“In the inside pocket of that old overcoat of mine, hanging there on the rear tent pole,” was the answer, as the General turned half-round in his chair and glanced wistfully, self-reproachfully thither.
Armstrong arose, and going to the back of the tent, made close examination. The canvas home of the chief was what is known as the hospital tent, but instead of being pitched with the ordinary ridgepole and uprights, a substantial wooden frame and floor had first been built and over this the stout canvas was stretched, stanch and taut as the head of a drum. It was all intact and sound. Whoever filched that packet made way with it through the front, and that, as Armstrong well knew, was kept tightly laced, as a rule, from the time the General left it in the morning until his return. It was never unlaced except in his presence or by his order. Then the deft hands of the orderlies on duty would do the trick in a twinkling. Knowing all this, the colonel queried further:
“You went in town, as I remember, late that evening and called on the Primes and other people at the Palace. I think I saw you in the supper room. There was much merriment at your table. Mrs. Garrison seemed to be the life of the party. Now, you left your overcoat with the boy at the cloak stand?”
“No, Armstrong, that’s the odd part of it. I only used the cape that evening. The coat was hanging at its usual place when I returned late, with a mass of new orders and papers. No! no! But here, I must get back to the office, and what I wished you to see was that poor boy’s letter. What can you hope with a nature like that to deal with?”

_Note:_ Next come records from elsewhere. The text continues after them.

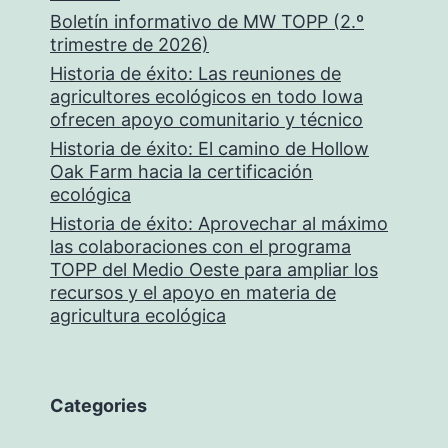
Boletín informativo de MW TOPP (2.º
trimestre de 2026)
Historia de éxito: Las reuniones de
agricultores ecológicos en todo Iowa
ofrecen apoyo comunitario y técnico
Historia de éxito: El camino de Hollow
Oak Farm hacia la certificación
ecológica
Historia de éxito: Aprovechar al máximo
las colaboraciones con el programa
TOPP del Medio Oeste para ampliar los
recursos y el apoyo en materia de
agricultura ecológica
Categories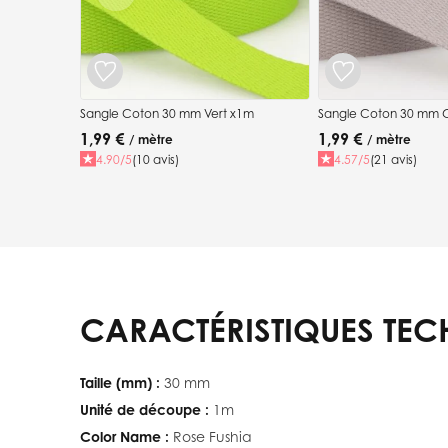
Sangle Coton 30 mm Vert x1m
Sangle Coton 30 mm G
1,99 €
1,99 €
/ mètre
/ mètre
4.90/5
(10 avis)
4.57/5
(21 avis)
CARACTÉRISTIQUES TEC
Taille (mm) :
30 mm
Unité de découpe :
1m
Color Name :
Rose Fushia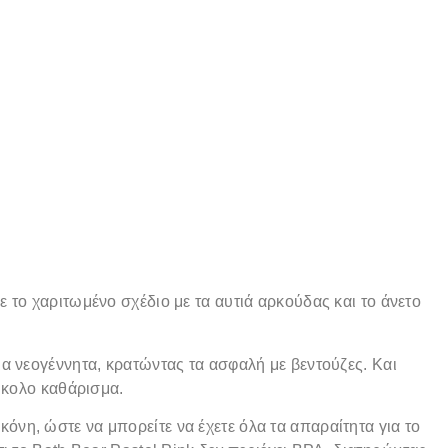
 το χαριτωμένο σχέδιο με τα αυτιά αρκούδας και το άνετο
α νεογέννητα, κρατώντας τα ασφαλή με βεντούζες. Και
εύκολο καθάρισμα.
νη, ώστε να μπορείτε να έχετε όλα τα απαραίτητα για το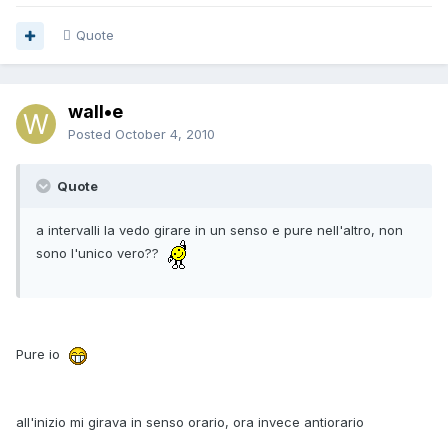
Quote
wall•e
Posted
October 4, 2010
Quote
a intervalli la vedo girare in un senso e pure nell'altro, non
sono l'unico vero??
Pure io
all'inizio mi girava in senso orario, ora invece antiorario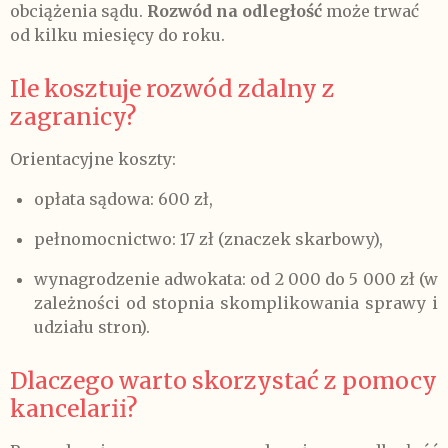
obciążenia sądu.
Rozwód na odległość
może trwać
od kilku miesięcy do roku.
Ile kosztuje rozwód zdalny z
zagranicy?
Orientacyjne koszty:
opłata sądowa: 600 zł,
pełnomocnictwo: 17 zł (znaczek skarbowy),
wynagrodzenie adwokata: od 2 000 do 5 000 zł (w
zależności od stopnia skomplikowania sprawy i
udziału stron).
Dlaczego warto skorzystać z pomocy
kancelarii?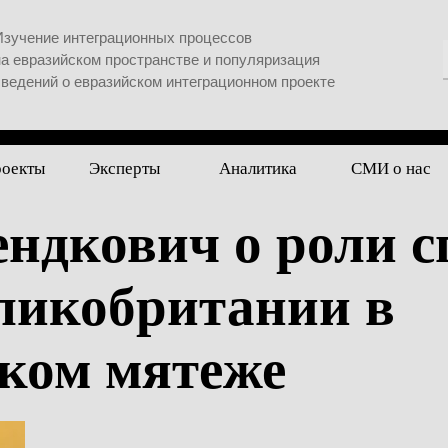
Изучение интеграционных процессов
на евразийском пространстве и популяризация
сведений о евразийском интеграционном проекте
роекты
Эксперты
Аналитика
СМИ о нас
ндкович о роли с
икобритании в
ском мятеже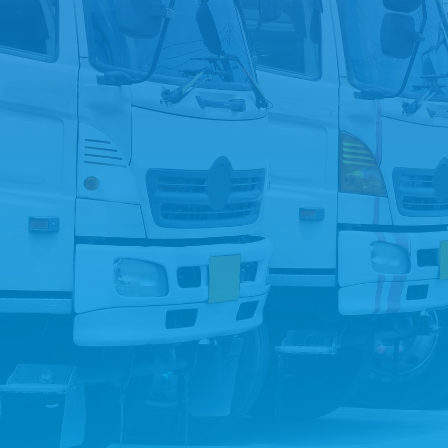
お問い合わせフォームへ
LINEでお問い合わせ
トラック買取を
ご希望の方は
こちら
無料査定実施中！！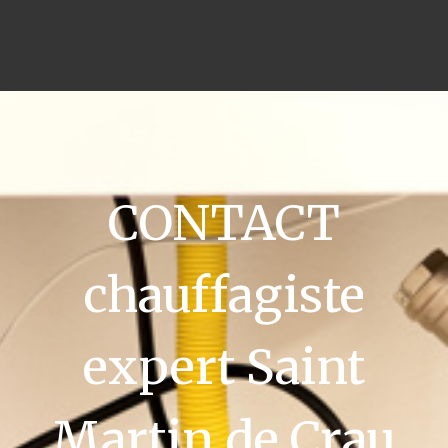
CONTACT
chauffagiste
expert Saint
Martin de Crau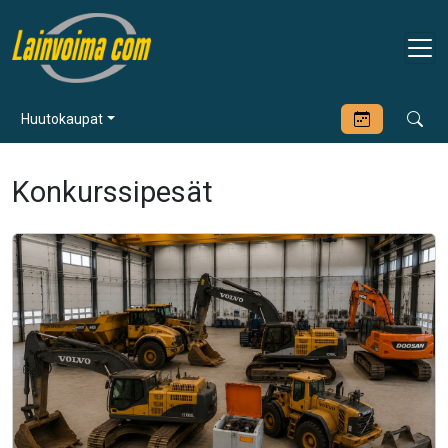
Huutokaupat
Konkurssipesät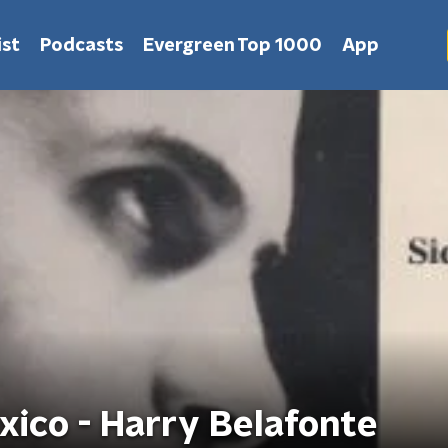
st
Podcasts
Evergreen Top 1000
App
xico - Harry Belafonte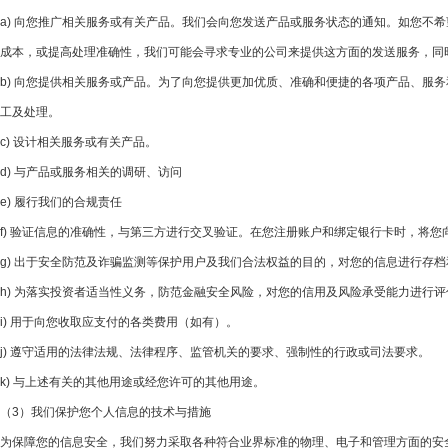
a) 向您推广相关服务或有关产品。我们会向您发送产品或服务状态的通知。如您
成本，或提高处理准确性，我们可能会寻求专业的公司来提供这方面的发送服务，同
b) 向您提供相关服务或产品。为了向您提供更加优质、准确和便捷的各项产品、
工及处理。
c) 设计相关服务或有关产品。
d) 与产品或服务相关的调研、访问
e) 履行我们的合规责任
f) 验证信息的准确性，与第三方进行交叉验证。在您注册账户和绑定银行卡时，将
g) 出于安全防范及诈骗监测等保护用户及我们合法权益的目的，对您的信息进行存
h) 为落实投资者适当性义务，防范金融安全风险，对您的信用及风险承受能力进行评
i) 用于向您收取应支付的各类费用（如有）。
j) 遵守适用的法律法规、法律程序、监管机关的要求、强制性的行政或司法要求。
k) 与上述有关的其他用途或经您许可的其他用途。
（3）我们保护您个人信息的技术与措施
为保障您的信息安全，我们努力采取各种符合业界标准的物理、电子和管理方面的安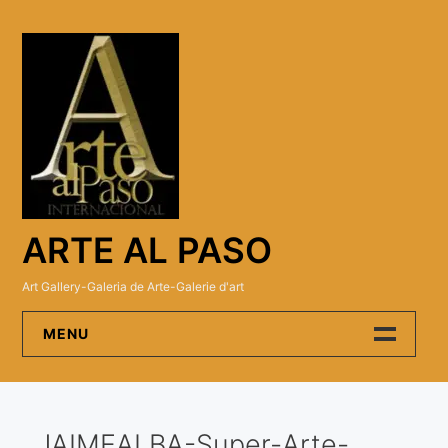
Skip
to
content
ARTE AL PASO
Art Gallery-Galeria de Arte-Galerie d'art
MENU
Arte Al Paso Gallery
JAIMEALBA-Super-Arte-
Artistas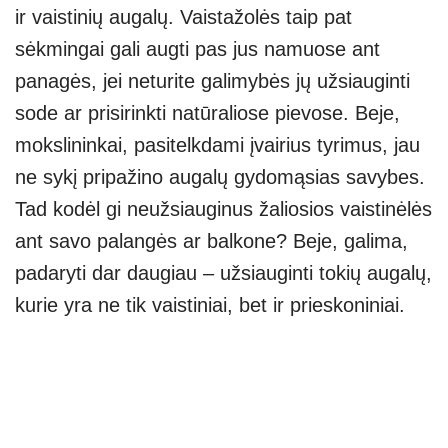
ir vaistinių augalų. Vaistažolės taip pat
p
m
g
sėkmingai gali augti pas jus namuose ant
p
er
panagės, jei neturite galimybės jų užsiauginti
sode ar prisirinkti natūraliose pievose. Beje,
mokslininkai, pasitelkdami įvairius tyrimus, jau
ne sykį pripažino augalų gydomąsias savybes.
Tad kodėl gi neužsiauginus žaliosios vaistinėlės
ant savo palangės ar balkone? Beje, galima,
padaryti dar daugiau – užsiauginti tokių augalų,
kurie yra ne tik vaistiniai, bet ir prieskoniniai.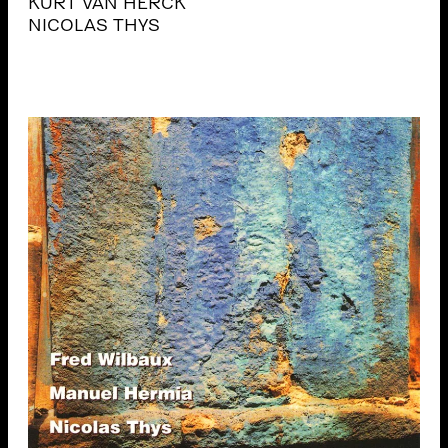
KURT VAN HERCK
NICOLAS THYS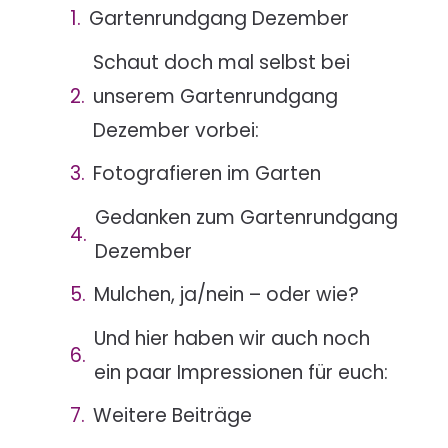
Gartenrundgang Dezember
Schaut doch mal selbst bei
unserem Gartenrundgang
Dezember vorbei:
Fotografieren im Garten
Gedanken zum Gartenrundgang
Dezember
Mulchen, ja/nein – oder wie?
Und hier haben wir auch noch
ein paar Impressionen für euch:
Weitere Beiträge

Armstrong took the missive held out to him, and slowly read it, the General studying his face the while. The letter bore no clue as to the whereabouts of the writer. It read:
“March 1st, ’98.
“It is six weeks since I repaid all your loving kindness, brought shame and sorrow to you and ruin to myself, by deserting from West Point when my commission was but a few short months away. In an hour of intense misery, caused by a girl who had won my very soul, and whose words and letters made me believe she would become my wife the month of my graduation, and who, as I now believe, was then engaged to the man she married in January, I threw myself away. My one thought was to find her, and God knows what beyond.

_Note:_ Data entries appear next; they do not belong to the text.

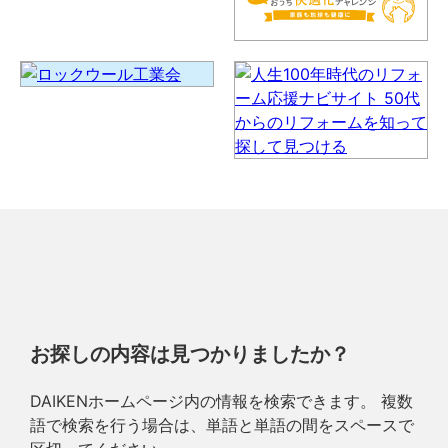
お探しの内容は見つかりましたか？
DAIKENホームページ内の情報を検索できます。 複数
語で検索を行う場合は、単語と単語の間をスペースで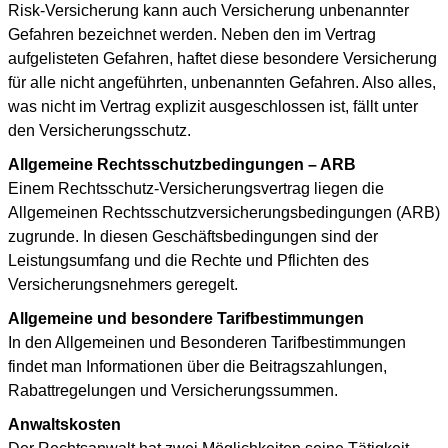
Risk-Versicherung kann auch Versicherung unbenannter
Gefahren bezeichnet werden. Neben den im Vertrag
aufgelisteten Gefahren, haftet diese besondere Versicherung
für alle nicht angeführten, unbenannten Gefahren. Also alles,
was nicht im Vertrag explizit ausgeschlossen ist, fällt unter
den Versicherungsschutz.
Allgemeine Rechtsschutzbedingungen – ARB
Einem Rechtsschutz-Versicherungsvertrag liegen die
Allgemeinen Rechtsschutzversicherungsbedingungen (ARB)
zugrunde. In diesen Geschäftsbedingungen sind der
Leistungsumfang und die Rechte und Pflichten des
Versicherungsnehmers geregelt.
Allgemeine und besondere Tarifbestimmungen
In den Allgemeinen und Besonderen Tarifbestimmungen
findet man Informationen über die Beitragszahlungen,
Rabattregelungen und Versicherungssummen.
Anwaltskosten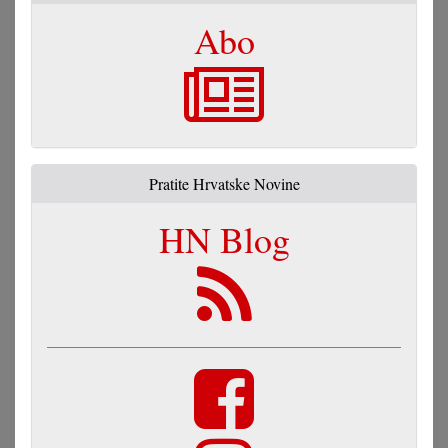
Abo
Pratite Hrvatske Novine
HN Blog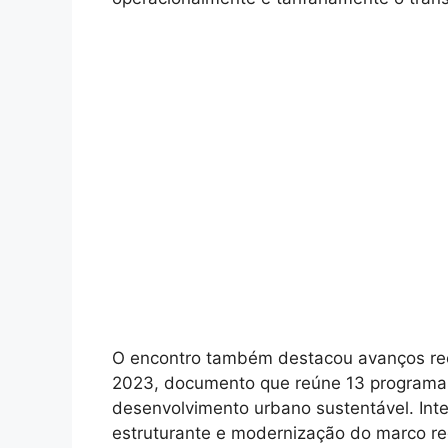
O encontro também destacou avanços re
2023, documento que reúne 13 programas
desenvolvimento urbano sustentável. Int
estruturante e modernização do marco reg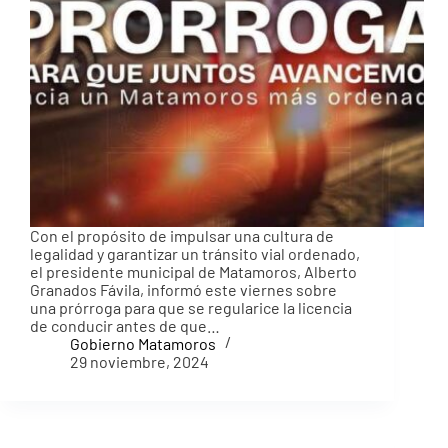
Con el propósito de impulsar una cultura de
legalidad y garantizar un tránsito vial ordenado,
el presidente municipal de Matamoros, Alberto
Granados Fávila, informó este viernes sobre
una prórroga para que se regularice la licencia
de conducir antes de que…
Gobierno Matamoros
29 noviembre, 2024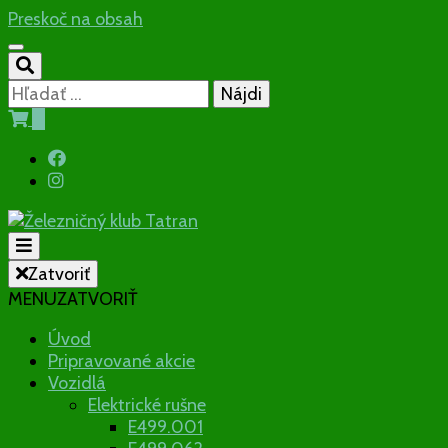
Preskoč na obsah
Hľadať:
0
Občianske združenie
Zatvoriť
MENU
ZATVORIŤ
Železničný
Úvod
Pripravované akcie
klub Tatran
Vozidlá
Elektrické rušne
E499.001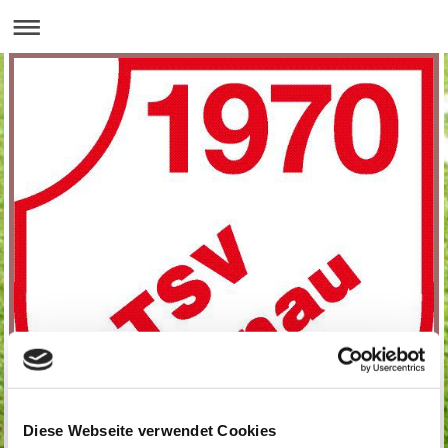
Diese Webseite verwendet Cookies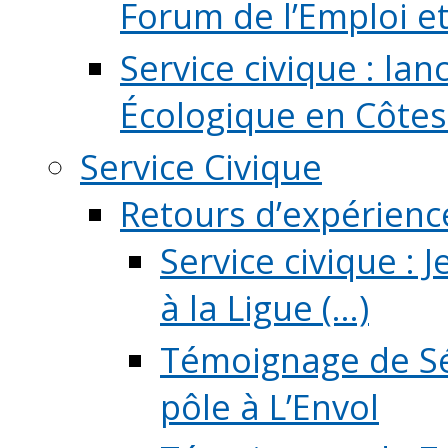
Forum de l’Emploi et d
Service civique : la
Écologique en Côtes
Service Civique
Retours d’expérienc
Service civique :
à la Ligue (...)
Témoignage de Sé
pôle à L’Envol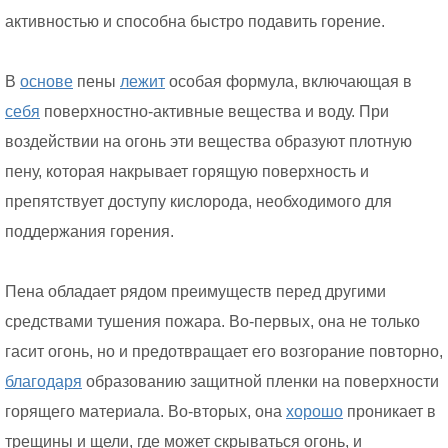
активностью и способна быстро подавить горение.
В
основе
пены
лежит
особая формула, включающая в
себя
поверхностно-активные вещества и воду. При
воздействии на огонь эти вещества образуют плотную
пену, которая накрывает горящую поверхность и
препятствует доступу кислорода, необходимого для
поддержания горения.
Пена обладает рядом преимуществ перед другими
средствами тушения пожара. Во-первых, она не только
гасит огонь, но и предотвращает его возгорание повторно,
благодаря
образованию защитной пленки на поверхности
горящего материала. Во-вторых, она
хорошо
проникает в
трещины и щели, где может скрываться огонь, и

“It can never be undone. My career is ended, and I can never look you in the face again. At first I thought I should show the letters, one by one, to the man she married, and ask him what he thought of his wife, but that is too low. I hold them because I have a mad longing to see her again and heap reproaches upon her, but, if I fail and should I feel at any time that my end is near, I’m going to send them to you to read—to see how I was lured, and then, if you can, to pity and forgive.
“Rollin.”
Armstrong’s firm lips twitched under his mustache. The General, with moist eyes, had risen from his chair and mechanically held forth his hand. “Poor lad!” sighed Armstrong. “Of course—you know who the girl was?”